Post-migration culture shock: Office 365 training for a property management company

A Boston-area commercial property management company wanted to modernize its IT operations, but the results were disappointing. The company had a managed service provider (MSP) move its operations from existing onsite terminal services to Office 365. Then, the MSP consolidated files that had previously been stored at multiple locations onto a single SharePoint Online site, failing to take advantage of Office 365’s structure and capabilities. The migration created an internal culture shock, especially for the company’s less tech-savvy workers. Discomfort with the migration reached all the way to the executive suite. So, the company engaged Wellington Street Consulting to help the company learn how to get the most out of its new capabilities.

Microsoft 365 training for a property management company


WSC uses a customized Agile methodology that puts humans first, so our first step was to conduct a series of interviews with employees who interact with the technology at every level — from senior executives to clerical staff. The discovery interviews explored how people used the system, what their issues and frustrations were, and how they thought things could be improved. The information we gathered informed our training curriculum by revealing the system’s most common issues. It also unearthed a few glitches in the current system and usability tweaks we could make right away. Our Agile methodology doesn’t just help us make more relevant, practical, and compelling IT training plans – it’s useful during nearly every stage of a project, from initial architecture and design through follow-up checkpoints and training sessions.


Using what we learned, we fixed the company’s most glaring Microsoft 365 issues and cleaning up their user interface. Then we designed a day-long curriculum to address the employees’ most common complaints and areas of confusion. We used what we learned from the company’s employees to design a day-long curriculum. The education session focused on Outlook, the features of Office 365, and file management within SharePoint Online (where all of the company’s files now lived). Since we uncovered day-to-day issues during the discovery process, we included more than just features of the newly installed technology.

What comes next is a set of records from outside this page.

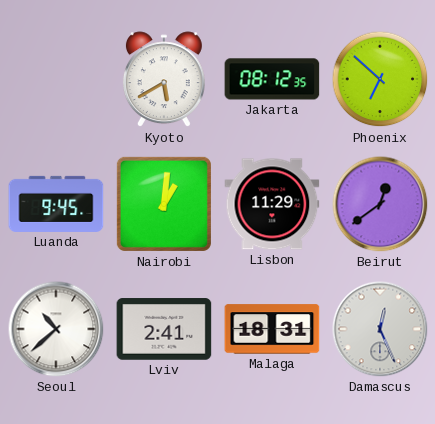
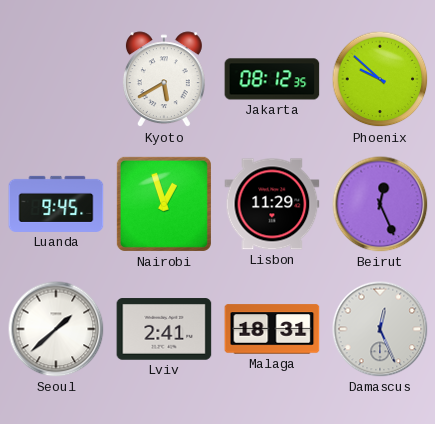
Phoenix: 6:52 -> 9:52
Nairobi: 1:01 -> 12:57
Beirut: 12:39 -> 12:26
Seoul: 10:38 -> 1:38
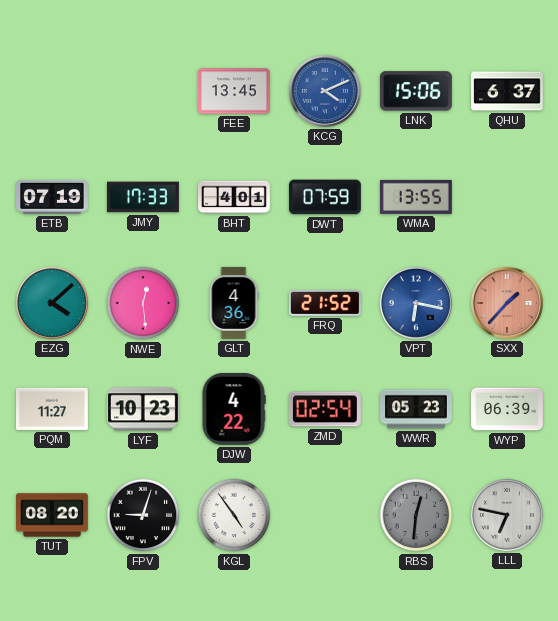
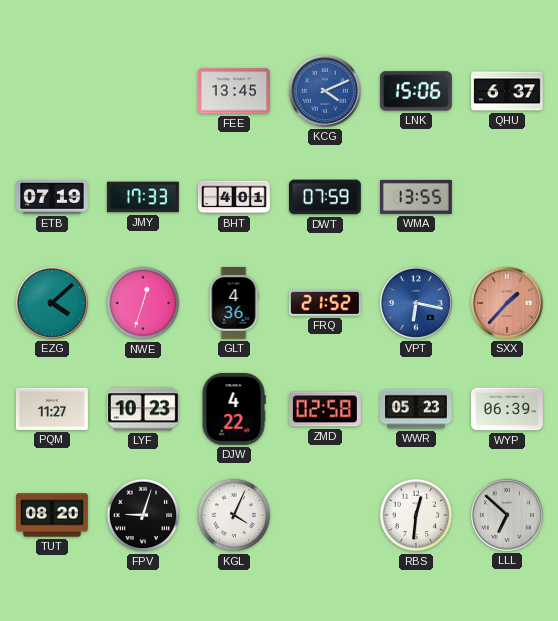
NWE: 12:29 -> 12:33
ZMD: 02:54 -> 02:58
KGL: 4:54 -> 4:04
RBS dial: grey -> white
LLL: 6:47 -> 6:52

We incorporate decisions the senior staff made with WSC’s guidance – decisions not just based on best practices, but on how the company worked and the architecture the management wanted to maintain. Customized to the company’s needs and regulatory requirements, tips and tricks for file operations/management and Outlook calendaring improved productivity for everyone.

Special handouts covered startup and use tips for Office 365, SharePoint and Skype for Business. The handouts received rave reviews. We made sure to include plenty of time to address employees’ questions.

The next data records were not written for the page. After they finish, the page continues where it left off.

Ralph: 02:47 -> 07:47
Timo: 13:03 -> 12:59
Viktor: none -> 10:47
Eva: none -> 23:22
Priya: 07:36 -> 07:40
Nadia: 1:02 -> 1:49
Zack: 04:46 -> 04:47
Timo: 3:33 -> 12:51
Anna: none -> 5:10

Clients loved our 365 education

WSC’s “Mike (Dixon) make it comfortable to ask questions,” one participant wrote.

WSC conducted the session twice in separate locations to make sure employees had a chance to attend. Plus, we posted a recording of the training to the company’s new SharePoint site for people who couldn’t make it or needed a refresher in the future. In our post-session survey, 82% of respondents said the curriculum was helpful.

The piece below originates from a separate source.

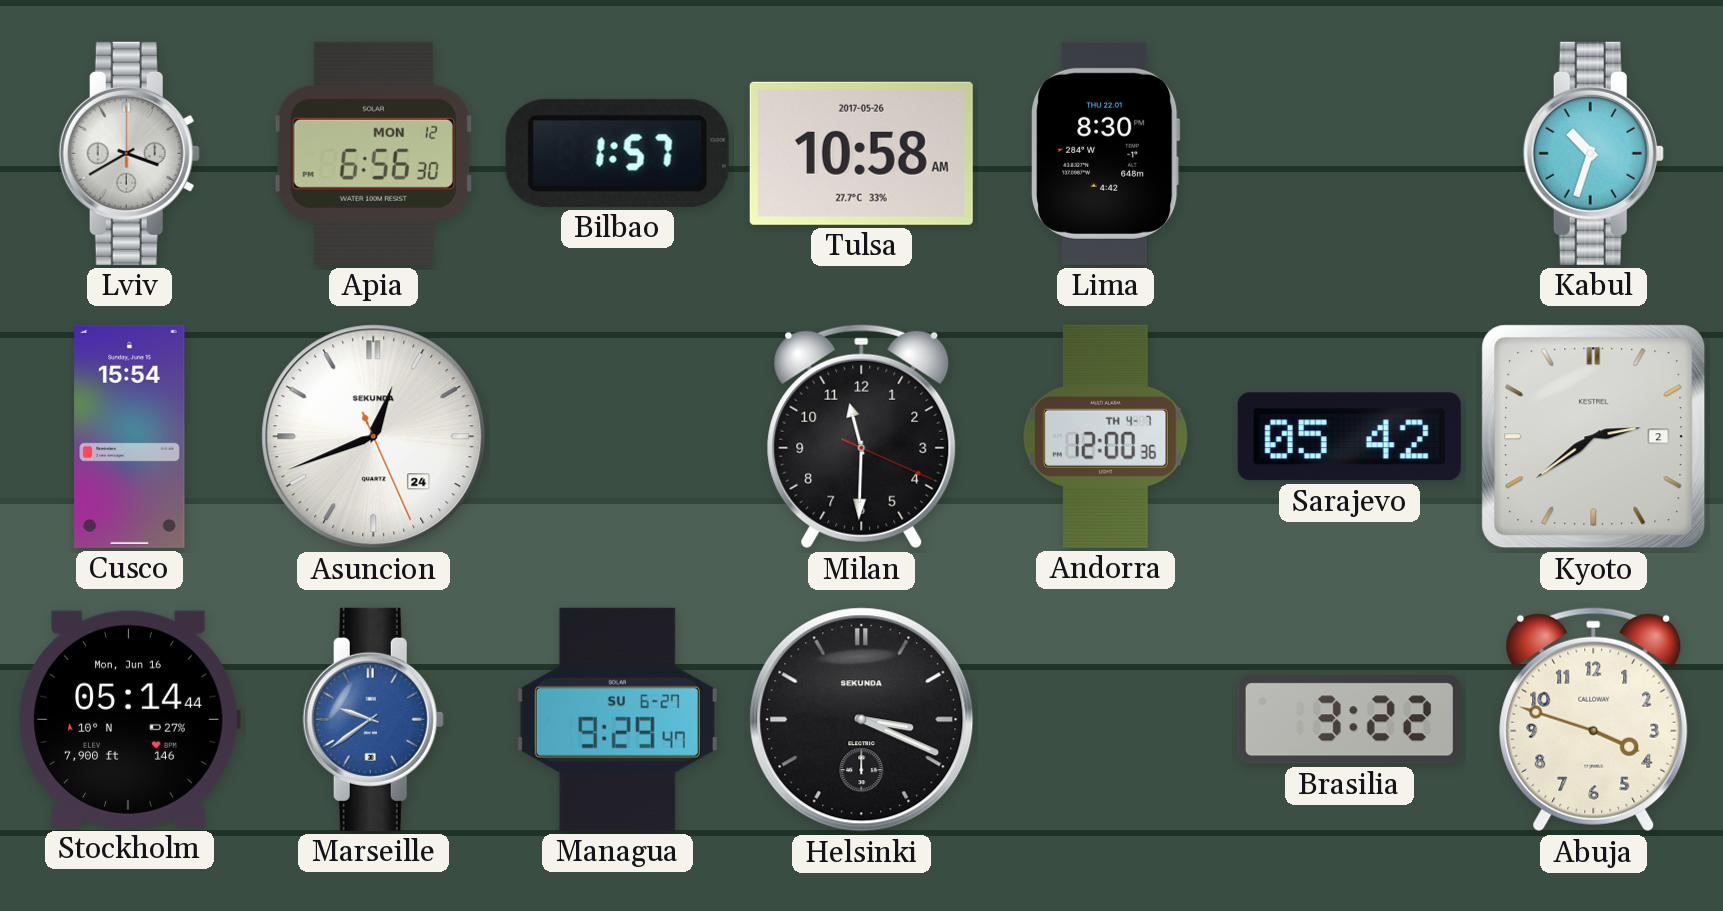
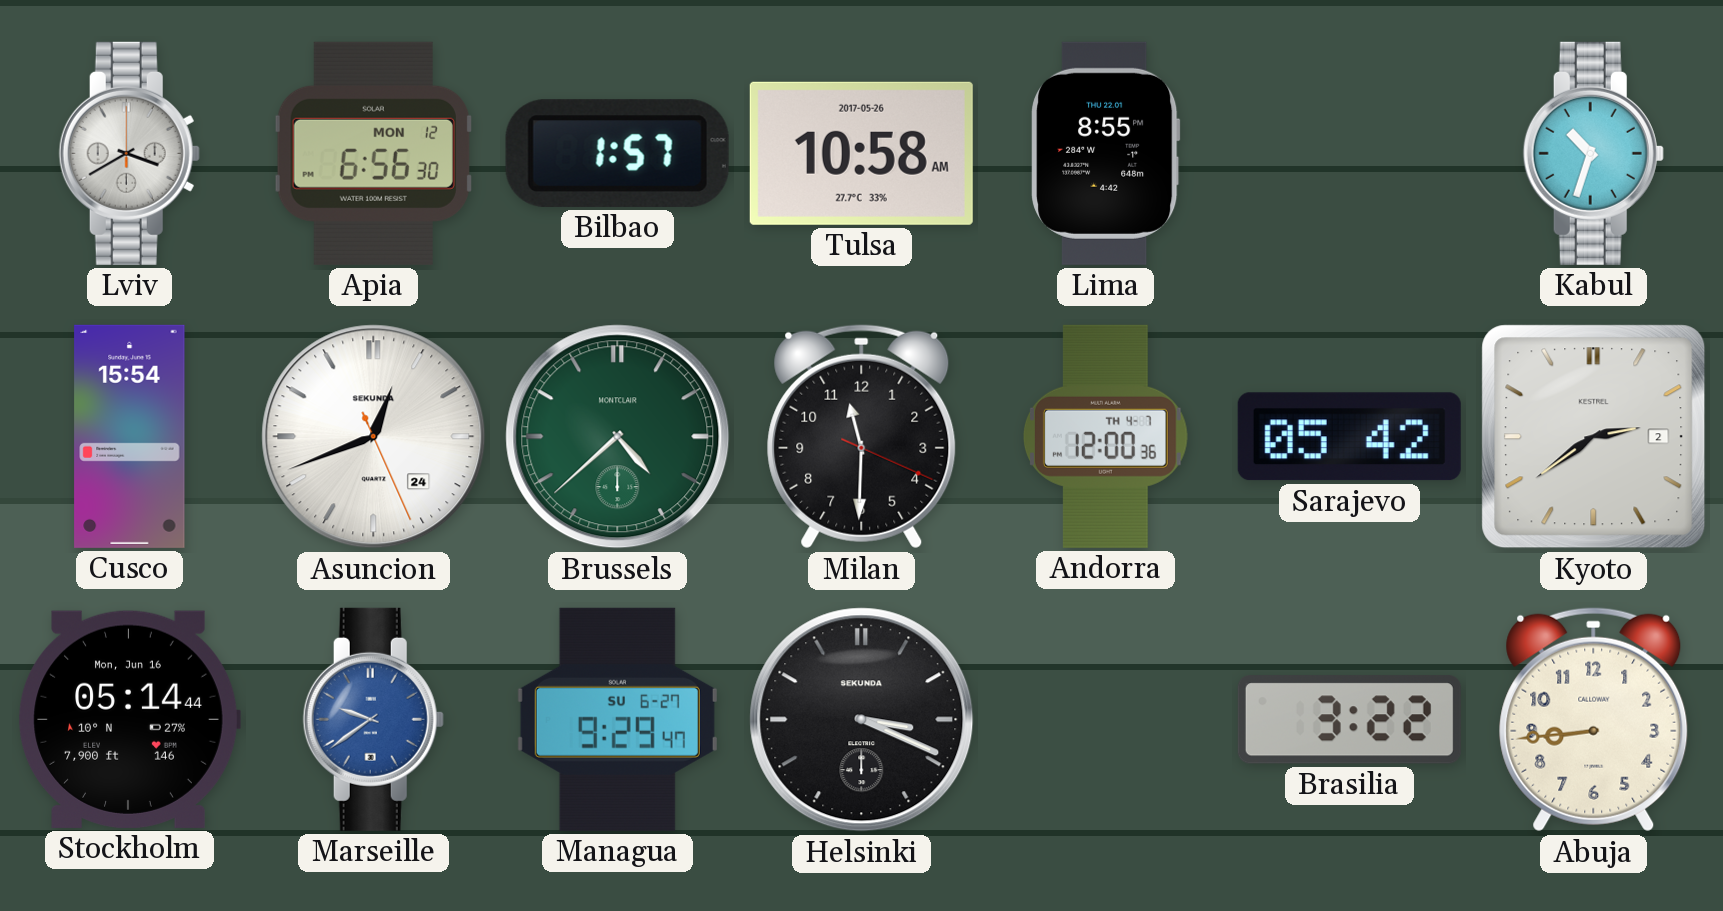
Lima: 8:30 -> 8:55
Brussels: none -> 4:38
Abuja: 3:48 -> 8:44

WSC designed the follow-up survey to learn more about the employees’ future training needs.

“I liked the demos … I think it helps people to understand the ‘nuts and bolts’ of things.”

Denise R.

The sessions helped Denise and the rest of the team spend more time doing the parts of their jobs that mattered and less time struggling to navigate SharePoint and Office 365.

Why you should train your team on Microsoft 365

Every company should incorporate training as part of its IT programs, whether you conduct it internally, hire a consultancy to do it, or have a consultancy teach your trainers. Software programs and how you use them change constantly. Microsoft changes and updates Office 365 an average of 200 times a month, constantly adding new features and tweaks. People in your organization change jobs, and there are new hires. You need ongoing training to keep everyone in your organization operating at peak efficiency.